Let me say again that Marvin Miller probably should’ve gone in a log time ago because giving the players free agency among other things certainly revolutionized the game, but I don’t think necessarily all that was good for the game.
Let me clarify that I believe players should choose where they want to work just like everybody else and they should be able to get the best deal just like everybody else, but was it good for the game?
I don’t think so and not good for the fans either if they were a fan of a small market team. You are a fan of a team and you have a favorite player on that team, but your team can’t compete with the big market teams like the Yankees or Red Sox. How is that good for that fan or that team?
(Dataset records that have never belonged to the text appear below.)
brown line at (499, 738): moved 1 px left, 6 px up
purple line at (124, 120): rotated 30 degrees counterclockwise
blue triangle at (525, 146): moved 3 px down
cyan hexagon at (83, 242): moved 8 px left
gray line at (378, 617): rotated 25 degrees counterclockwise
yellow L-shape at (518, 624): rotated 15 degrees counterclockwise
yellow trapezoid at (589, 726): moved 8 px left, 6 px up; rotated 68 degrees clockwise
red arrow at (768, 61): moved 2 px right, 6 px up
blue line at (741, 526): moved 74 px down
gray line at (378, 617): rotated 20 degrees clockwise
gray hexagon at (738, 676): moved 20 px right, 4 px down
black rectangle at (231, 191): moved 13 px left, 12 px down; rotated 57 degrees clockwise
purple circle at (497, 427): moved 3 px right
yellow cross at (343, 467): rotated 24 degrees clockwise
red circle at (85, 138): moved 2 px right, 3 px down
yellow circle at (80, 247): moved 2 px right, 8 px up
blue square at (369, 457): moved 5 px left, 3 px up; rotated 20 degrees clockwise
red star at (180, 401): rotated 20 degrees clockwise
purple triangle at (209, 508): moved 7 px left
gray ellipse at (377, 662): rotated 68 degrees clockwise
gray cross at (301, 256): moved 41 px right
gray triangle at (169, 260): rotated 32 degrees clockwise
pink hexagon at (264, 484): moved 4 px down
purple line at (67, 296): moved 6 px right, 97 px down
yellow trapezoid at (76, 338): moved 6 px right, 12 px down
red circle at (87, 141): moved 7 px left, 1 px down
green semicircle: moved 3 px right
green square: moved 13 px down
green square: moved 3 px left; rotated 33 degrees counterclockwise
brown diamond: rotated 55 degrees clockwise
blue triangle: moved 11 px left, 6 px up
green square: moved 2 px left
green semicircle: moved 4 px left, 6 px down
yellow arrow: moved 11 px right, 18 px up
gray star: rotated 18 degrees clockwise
Even fans of big market teams have to worry about losing good and popular players like Mookie Betts for example. If there was no free agency Sox fans wouldn’t have to worry about whether Mookie stays or leaves. That’s my point. I will say more teams realize the system now as even small market teams are participating in free agency even though it might not be that prime free agent. Remember in the beginning of free agency it was the Yankees who were getting all the top players. As I said Marvin Miller was great for the players and he revolutionized the game so he deserves to be in the Hall of Fame, but is the game better off? I really don’t think so.
Dwight Evans got the 3rd most votes and was four votes shy of getting in. Dave Parker was five votes shy. Don Mattingly and Dale Murphy got three or fewer votes. I know the voting is subjective, but was Dwight Evans better than Parker, Mattingly or Murphy? I really don’t think so.
The Patriots lost again, their 2nd straight loss to fall to a dismal 10-3. It’s on to Cincinnati!